De modo que pidió que le trajeran ropa interior limpia de su alcoba y eligió otra bata, la azul. Empezaría, poco a poco, sin prisas, con pocos colores. La bata le gustaba porque tenía un dragón rojo en la espalda con una cola que se alargaba y se alargaba formando espirales y tirabuzones. Le habían contado que en Japón los dragones eran el símbolo de la transformación. También de la muerte. Pensó que le gustaría parecerse a una de esas bellas mujeres de los grabados del Lejano Oriente, con unos zuecos que lo elevaran del suelo por encima del mundo. A ellas también solían rodearlas las estaciones, como ahora a él. En los grabados, siempre aparecía un breve detalle que indicaba la estación en que se hallaban esas figuras tan delicadas. Flores blancas, la primavera. Las hojas de los arces, otoño. Nieve, invierno. Rosas o un abanico entre las manos, verano. Entonces vio su reflejo en el espejo que había encima de la chimenea. Él, en bata, rodeado de las pequeñas flores blancas de la primavera de su calle, y se gustó a sí mismo.
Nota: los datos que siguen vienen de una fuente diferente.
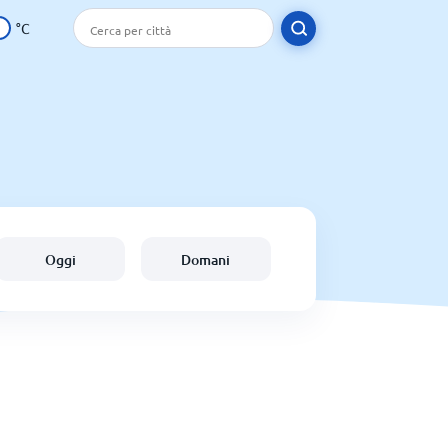
°C
Oggi
Domani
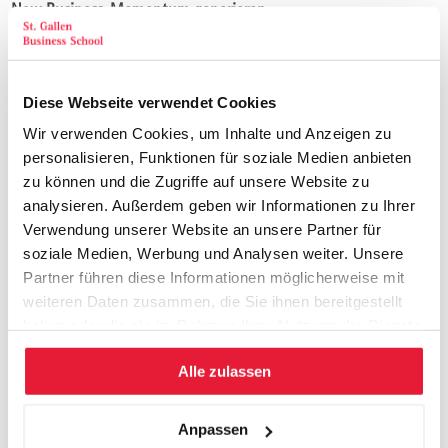
New Business-Momentum generieren
Kompetenzen aus allen Bereichen des Unternehmens
einbinden
Das Prinzip des kreativen Verstärkens
Diese Webseite verwendet Cookies
Die Begeisterung für neue Geschäftsmodelle fördern
Der «Winning Spirit» des Business Developments
Wir verwenden Cookies, um Inhalte und Anzeigen zu
personalisieren, Funktionen für soziale Medien anbieten
Das Innovations-Ökosystem
zu können und die Zugriffe auf unsere Website zu
Innovative Strukturen
analysieren. Außerdem geben wir Informationen zu Ihrer
Innovationsunterstützende Prozesse
Verwendung unserer Website an unsere Partner für
Agile Führungskonzepte, Anreizsysteme und Kooperationen
soziale Medien, Werbung und Analysen weiter. Unsere
Partner führen diese Informationen möglicherweise mit
Business Innovation und Unternehmenswert
weiteren Daten zusammen, die Sie ihnen bereitgestellt
Hohes, nachhaltiges Wachstum als Treiber des
haben oder die sie im Rahmen Ihrer Nutzung der Dienste
Unternehmenswerts
gesammelt haben.
Business Development und Wertsteigerung
Alle zulassen
Anpassen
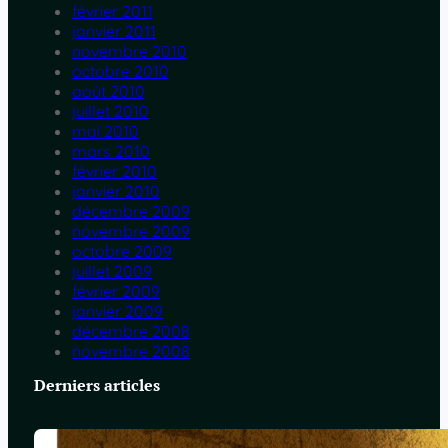
février 2011
janvier 2011
novembre 2010
octobre 2010
août 2010
juillet 2010
mai 2010
mars 2010
février 2010
janvier 2010
décembre 2009
novembre 2009
octobre 2009
juillet 2009
février 2009
janvier 2009
décembre 2008
novembre 2008
Derniers articles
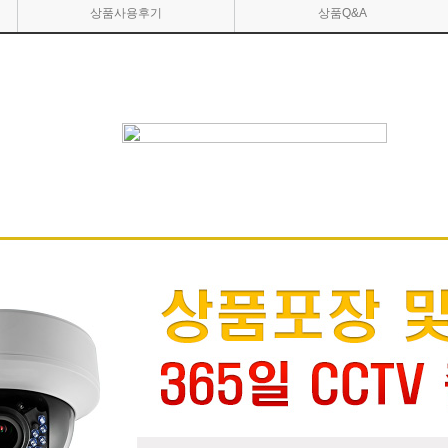
상품사용후기
상품Q&A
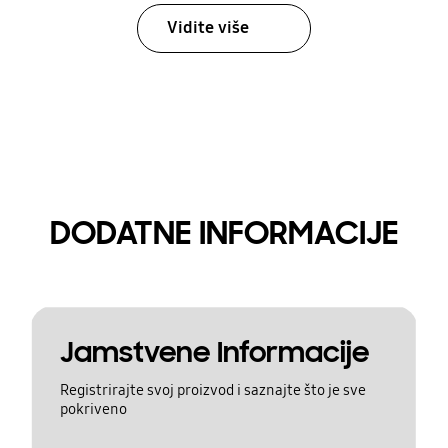
Vidite više
DODATNE INFORMACIJE
Jamstvene Informacije
Registrirajte svoj proizvod i saznajte što je sve
pokriveno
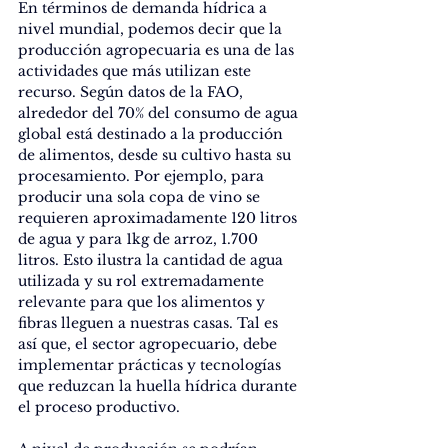
En términos de demanda hídrica a 
nivel mundial, podemos decir que la 
producción agropecuaria es una de las 
actividades que más utilizan este 
recurso. Según datos de la FAO, 
alrededor del 70% del consumo de agua 
global está destinado a la producción 
de alimentos, desde su cultivo hasta su 
procesamiento. Por ejemplo, para 
producir una sola copa de vino se 
requieren aproximadamente 120 litros 
de agua y para 1kg de arroz, 1.700 
litros. Esto ilustra la cantidad de agua 
utilizada y su rol extremadamente 
relevante para que los alimentos y 
fibras lleguen a nuestras casas. Tal es 
así que, el sector agropecuario, debe 
implementar prácticas y tecnologías 
que reduzcan la huella hídrica durante 
el proceso productivo.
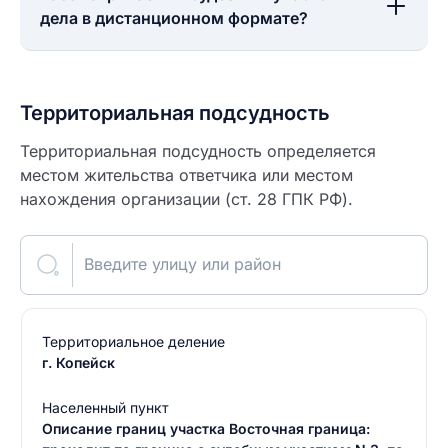
дела в дистанционном формате?
Территориальная подсудность
Территориальная подсудность определяется
местом жительства ответчика или местом
нахождения организации (ст. 28 ГПК РФ).
Введите улицу или район
Территориальное деление
г. Копейск
Населенный пункт
Описание границ участка Восточная граница:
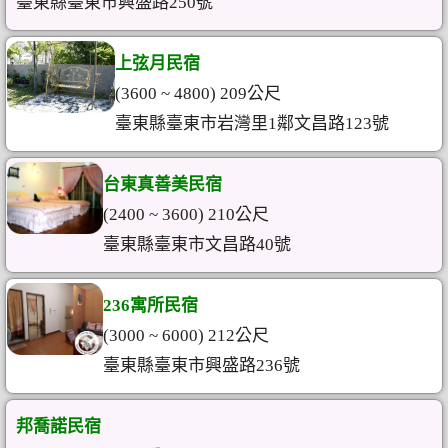
臺東縣臺東市興盛路250號
上弦月民宿
(3600 ~ 4800) 209公尺
臺東縣臺東市岩灣里1鄰文昌路123號
台東真善美民宿
(2400 ~ 3600) 210公尺
臺東縣臺東市文昌路40號
236寓所民宿
(3000 ~ 6000) 212公尺
臺東縣臺東市興盛路236號
邦喬諾民宿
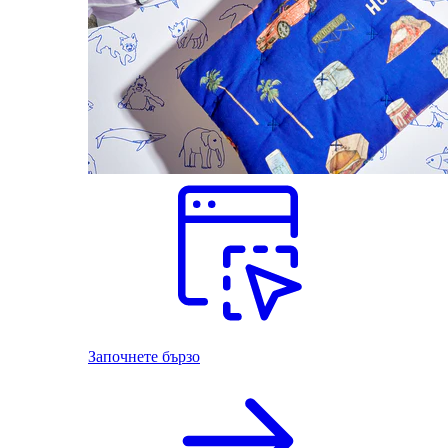
Започнете бързо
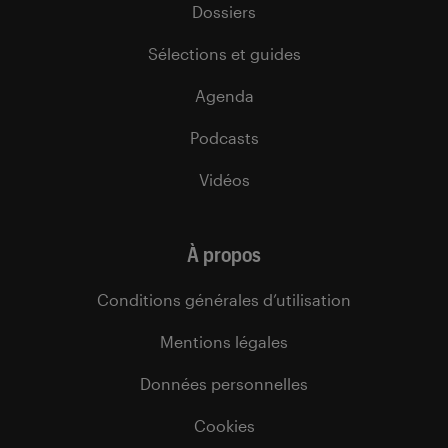
Dossiers
Sélections et guides
Agenda
Podcasts
Vidéos
À propos
Conditions générales d’utilisation
Mentions légales
Données personnelles
Cookies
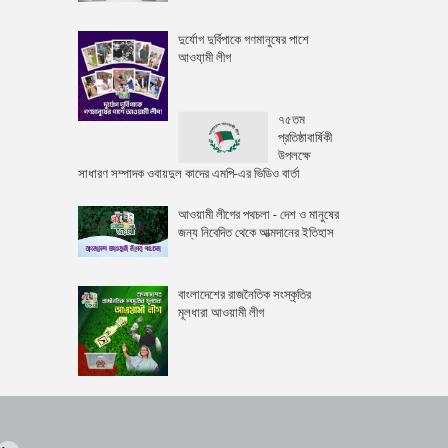
দুর্যোগ দুর্বিপাকে গণমানুষের পাশে
আওযা়মী লীগ
৭৫তম
প্রতিষ্ঠাবার্ষিকী
উপলক্ষে
সাধারণ সম্পাদক ওবায়দুল কাদের এমপি-এর ভিডিও বার্তা
আওয়ামী লীগের পথচলা - দেশ ও মানুষের
জন্য নিবেদিত থেকে আত্মদানের ইতিহাস
বাংলাদেশের রাজনৈতিক সংস্কৃতির
মূলধারা আওয়ামী লীগ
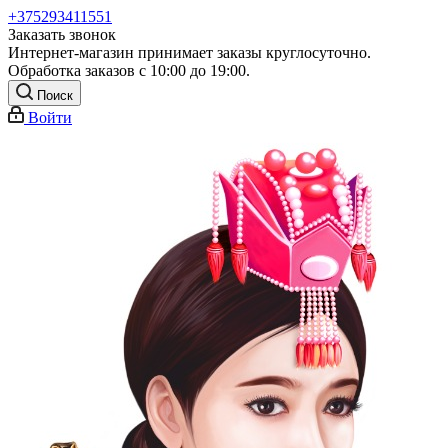
+375293411551
Заказать звонок
Интернет-магазин принимает заказы круглосуточно.
Обработка заказов с 10:00 до 19:00.
Поиск
Войти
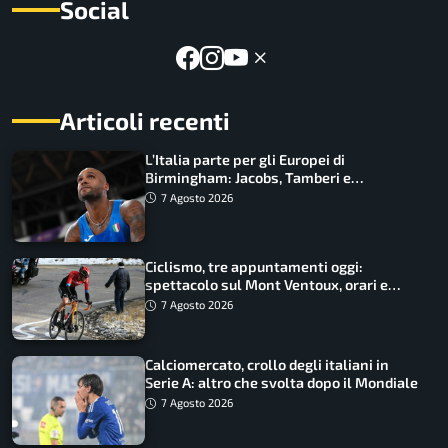
Social
Articoli recenti
L’Italia parte per gli Europei di
Birmingham: Jacobs, Tamberi e
Battocletti guidano una spedizione
7 Agosto 2026
record
Ciclismo, tre appuntamenti oggi:
spettacolo sul Mont Ventoux, orari e
come vederli
7 Agosto 2026
Calciomercato, crollo degli italiani in
Serie A: altro che svolta dopo il Mondiale
7 Agosto 2026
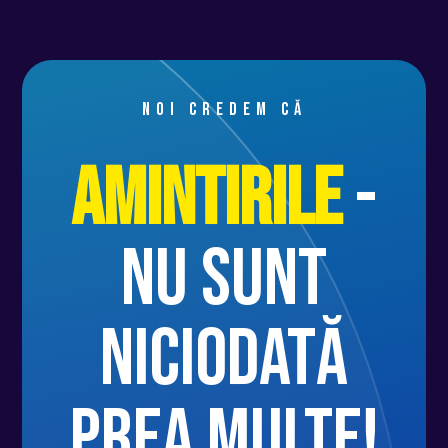
Noi credem că
Amintirile
-
nu sunt
niciodată
prea multe!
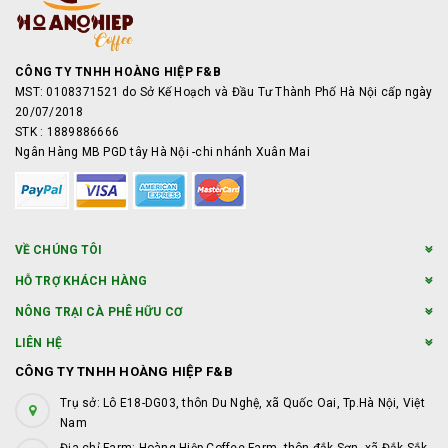
CÔNG TY TNHH HOÀNG HIỆP F&B
MST: 0108371521 do Sở Kế Hoạch và Đầu Tư Thành Phố Hà Nội cấp ngày
20/07/2018
STK : 1889886666
Ngân Hàng MB PGD tây Hà Nội -chi nhánh Xuân Mai
VỀ CHÚNG TÔI
HỖ TRỢ KHÁCH HÀNG
NÔNG TRẠI CÀ PHÊ HỮU CƠ
LIÊN HỆ
CÔNG TY TNHH HOÀNG HIỆP F&B
Trụ sở: Lô E18-DG03, thôn Du Nghệ, xã Quốc Oai, Tp.Hà Nội, Việt
Nam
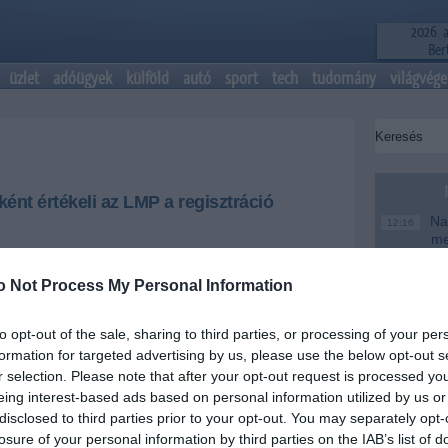
2026. 
Bert
üzlet
adóügyek
külföld
autó
sport
tech
tudomány
világvége
ént értékeli az LMP a regisztráció
Nag
12:16
me
olitikatörténeti fordulópontot jelent az
g (Ab) döntése, amelyben alaptörvény-ellenesnek
Magy
6:48
o Not Process My Personal Information
tási eljárásról szóló törvény több pontját, mivel a
te
 Fidesz választókra hivatkozó, de a társadalom
Ke
em tetsző politikájáról is véleményt mondott.
20:46
to opt-out of the sale, sharing to third parties, or processing of your per
Más
formation for targeted advertising by us, please use the below opt-out s
18:37
mo
+
-
r selection. Please note that after your opt-out request is processed y
eing interest-based ads based on personal information utilized by us or
A T
16:12
disclosed to third parties prior to your opt-out. You may separately opt-
ke
y, a párt frakcióvezető-helyettese fogalmazott így
losure of your personal information by third parties on the IAB’s list of
sten tartott sajtótájékoztatóján. Úgy értékelte, hogy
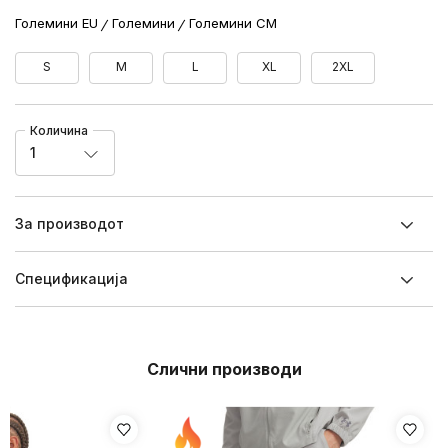
Големини EU
Големини
Големини CM
S
M
L
XL
2XL
Количина
1
За производот
Спецификацијa
Слични производи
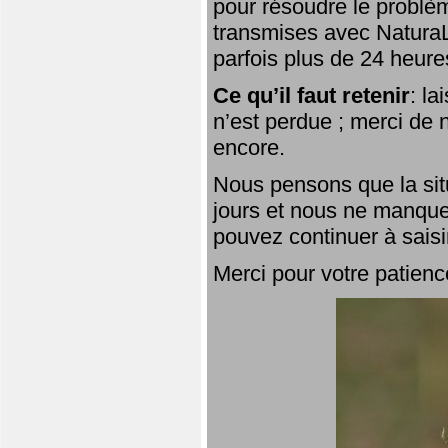
pour résoudre le problèm
transmises avec NaturaL
parfois plus de 24 heure
Ce qu’il faut retenir
: l
n’est perdue ; merci de n
encore.
Nous pensons que la situ
jours et nous ne manque
pouvez continuer à saisi
Merci pour votre patienc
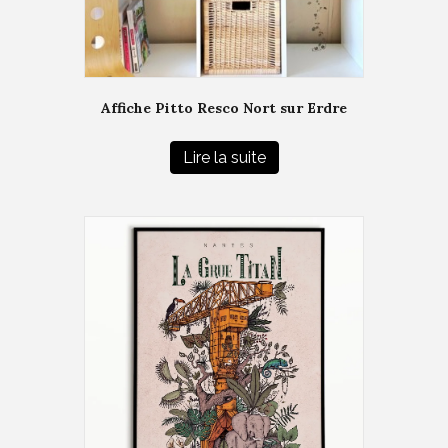
Affiche Pitto Resco Nort sur Erdre
Lire la suite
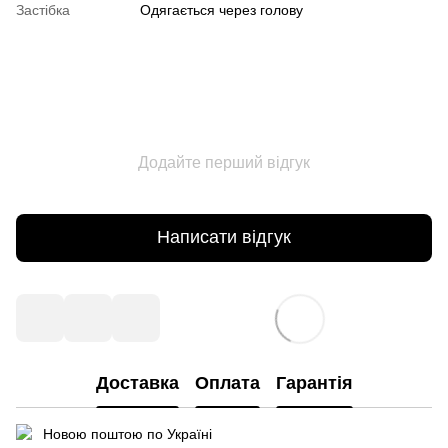
Застібка
Одягається через голову
Додайте перший відгук
Написати відгук
Доставка
Оплата
Гарантія
Новою поштою по Україні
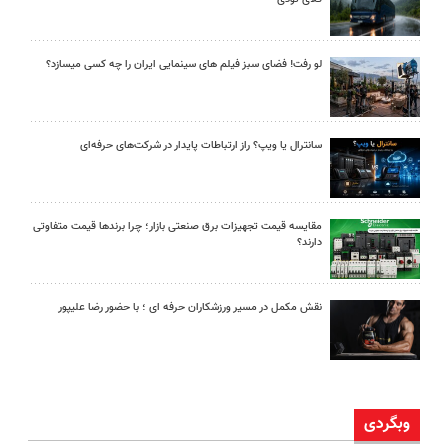
لو رفت! فضای سبز فیلم های سینمایی ایران را چه کسی میسازد؟
سانترال یا ویپ؟ راز ارتباطات پایدار در شرکت‌های حرفه‌ای
مقایسه قیمت تجهیزات برق صنعتی بازار؛ چرا برندها قیمت متفاوتی
دارند؟
نقش مکمل در مسیر ورزشکاران حرفه ای ؛ با حضور رضا علیپور
وبگردی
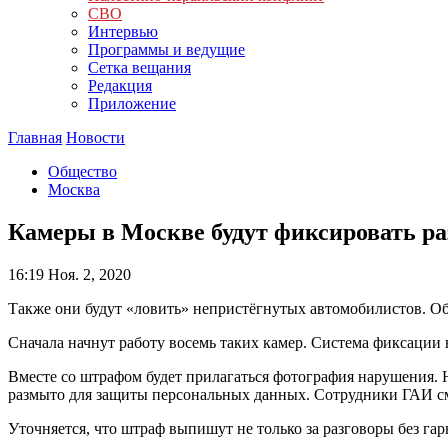
СВО
Интервью
Программы и ведущие
Сетка вещания
Редакция
Приложение
Главная
Новости
Общество
Москва
Камеры в Москве будут фиксировать р
16:19
Ноя. 2, 2020
Также они будут «ловить» непристёгнутых автомобилистов. Об
Сначала начнут работу восемь таких камер. Система фиксации
Вместе со штрафом будет прилагаться фотография нарушения. Н
размыто для защиты персональных данных. Сотрудники ГАИ смо
Уточняется, что штраф выпишут не только за разговоры без гарн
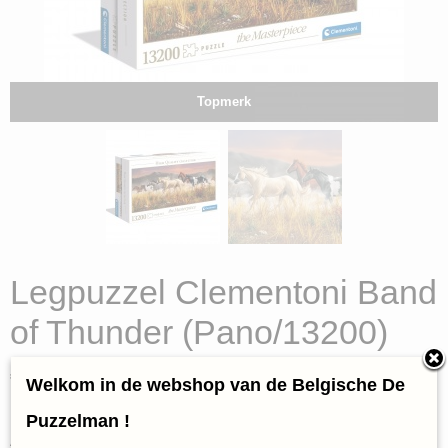
Topmerk
Legpuzzel Clementoni Band
of Thunder (Pano/13200)
€ 89,95
(inclusief btw 21%)
Welkom in de webshop van de Belgische De
✓
Op voorraad
Puzzelman !
Aantal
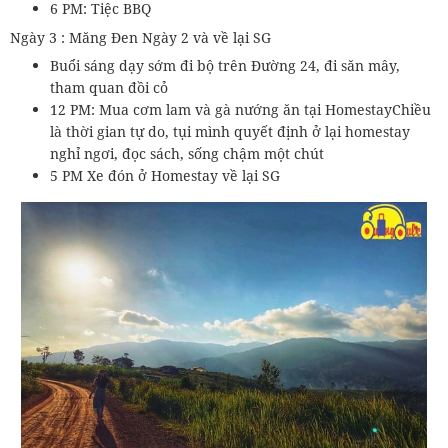
6 PM: Tiệc BBQ
Ngày 3 : Măng Đen Ngày 2 và về lại SG
Buổi sáng dạy sớm đi bộ trên Đường 24, đi săn mây,
tham quan đồi cỏ
12 PM: Mua cơm lam và gà nướng ăn tại HomestayChiều
là thời gian tự do, tụi mình quyết định ở lại homestay
nghỉ ngơi, đọc sách, sống chậm một chút
5 PM Xe đón ở Homestay về lại SG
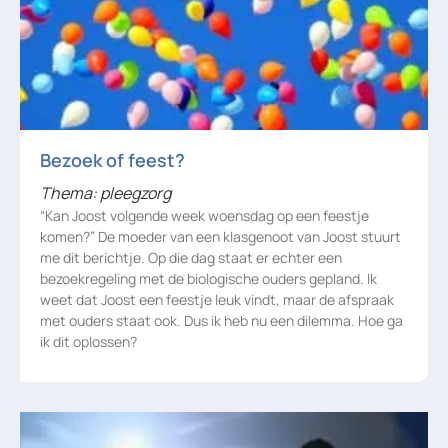
Bezoek of feest?
Thema: pleegzorg
“Kan Joost volgende week woensdag op een feestje
komen?” De moeder van een klasgenoot van Joost stuurt
me dit berichtje. Op die dag staat er echter een
bezoekregeling met de biologische ouders gepland. Ik
weet dat Joost een feestje leuk vindt, maar de afspraak
met ouders staat ook. Dus ik heb nu een dilemma. Hoe ga
ik dit oplossen?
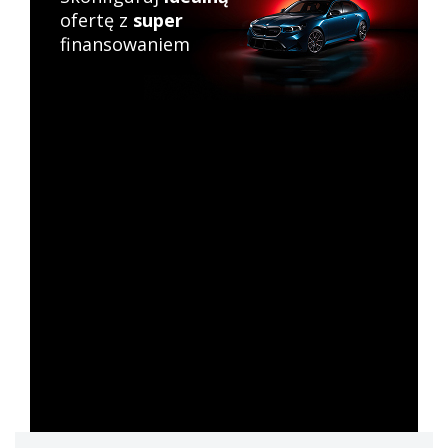
ofertę z
super
finansowaniem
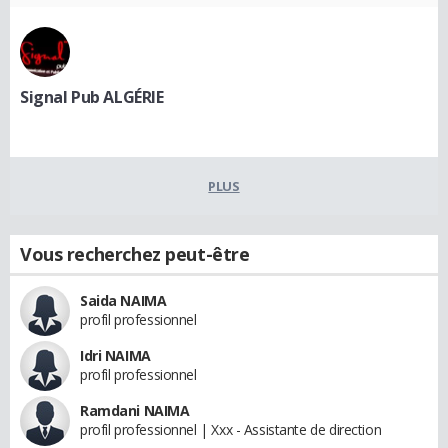
Signal Pub ALGÉRIE
PLUS
Vous recherchez peut-être
Saida NAIMA
profil professionnel
Idri NAIMA
profil professionnel
Ramdani NAIMA
profil professionnel | Xxx - Assistante de direction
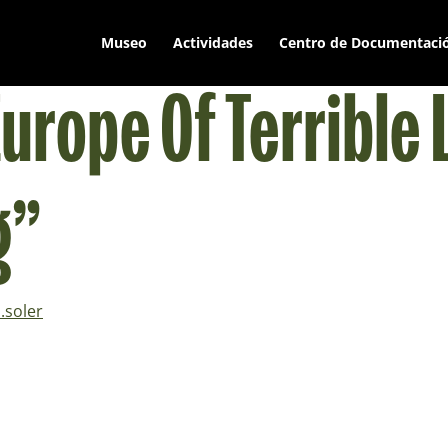
Museo
Actividades
Centro de Documentaci
urope Of Terrible 
g”
.soler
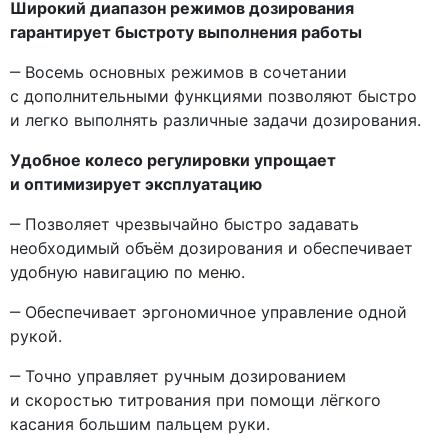
Широкий диапазон режимов дозирования
гарантирует быстроту выполнения работы
‒ Восемь основных режимов в сочетании
с дополнительными функциями позволяют быстро
и легко выполнять различные задачи дозирования.
Удобное колесо регулировки упрощает
и оптимизирует эксплуатацию
‒ Позволяет чрезвычайно быстро задавать
необходимый объём дозирования и обеспечивает
удобную навигацию по меню.
‒ Обеспечивает эргономичное управление одной
рукой.
‒ Точно управляет ручным дозированием
и скоростью титрования при помощи лёгкого
касания большим пальцем руки.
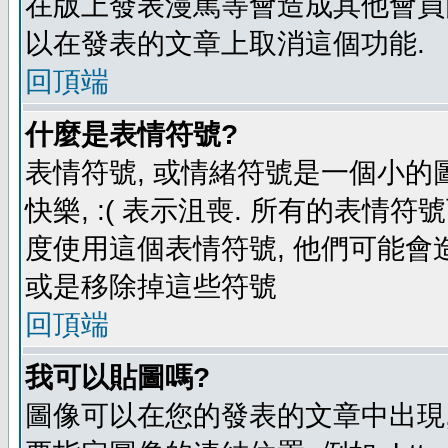
在版上發表漫罵等會造成其他會員困擾
以在發表的文章上取消這個功能.
回頂端
什麼是表情符號?
表情符號, 或情緒符號是一個小的圖形
快樂, :( 表示沮喪. 所有的表情
度使用這個表情符號, 他們可能
或是移除掉這些符號
回頂端
我可以貼圖嗎?
圖像可以在您的發表的文章中出現,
Por fin, encontró las fuerzas suficientes para salir de la habitación. Abrió la puerta, la franqueó de puntillas con su bata azul y la dejó abierta tras él. Sintió la madera bajo los pies, que llevaba desnudos desde hacía meses. No sabía muy bien a qué parte de la casa iba a ir, aunque sabía muy bien adónde tenía que ir. Por eso, sintió vértigo. Pero avanzó. Para llegar a su estudio debía atravesar largos pasillos. Empezó a tambalearse en la oscuridad. Su sentido del equilibrio se había trastornado y tenía la sensación de que su cuerpo, los cuadros y los muebles del pasillo se movían al mismo tiempo. Estiró los brazos y se apoyó firmemente con una mano en la pared de la derecha y con la otra en la de la izquierda. No podía avanzar, aunque debía hacerlo. Puso un pie con los dedos muy pegados al talón del otro, y fue guiándose así por el estrecho camino, paso a paso, tacto a tacto, amarrado al suelo, avanzando. Quizá, si alguien lo cogía de la mano, consiguiera avanzar más rápido.
Abrió la puerta de su estudio y ésta chirrió; antes no lo hacía. El olor era intenso. Se aproximó a tientas, por el camino que conocía bien, hacia las dos ventanas más altas y descorrió las cortinas. Entró la luz violando el espacio. Todo estaba como siempre. Nada había cambiado, aunque él, sí. Por eso, sintió frío y miedo.
Fue repasando los cuadros con la mirada. Había ido al estudio porque necesitaba volver a ver dos de sus retratos preferidos. Los buscó. Se detuvo ante ellos y los miró detenidamente con gran atención. Recordó el tiempo que había dedicado a intentar que de las mujeres corrientes que aparecían en ellos asomara, sin que se percibiera a primera vista, sólo creando la sensación, cierta espontaneidad y que, de ésta, fuera brotando poco a poco una fuerte carnalidad. Y consiguió convertir a esas mujeres burguesas anónimas en reinas con una gran discreción, a darles la sensualidad que no le habían dejado dar a las diosas de sus míticos e históricos cuadros anteriores. Pero ahora, al contemplarlas, no sentía nada: el deseo había desaparecido. Decidió intentarlo de nuevo. Apartó los ojos de los retratos, cambió la mirada de lugar para que descansara y se fijó en la luz que entraba por las ventanas. Se perdió en ella unos segundos. Lo probó otra vez, y volvió a mirar los retratos con detalle. Pero sólo consiguió recordar la carnalidad que les dio un día. Se habían congelado para siempre.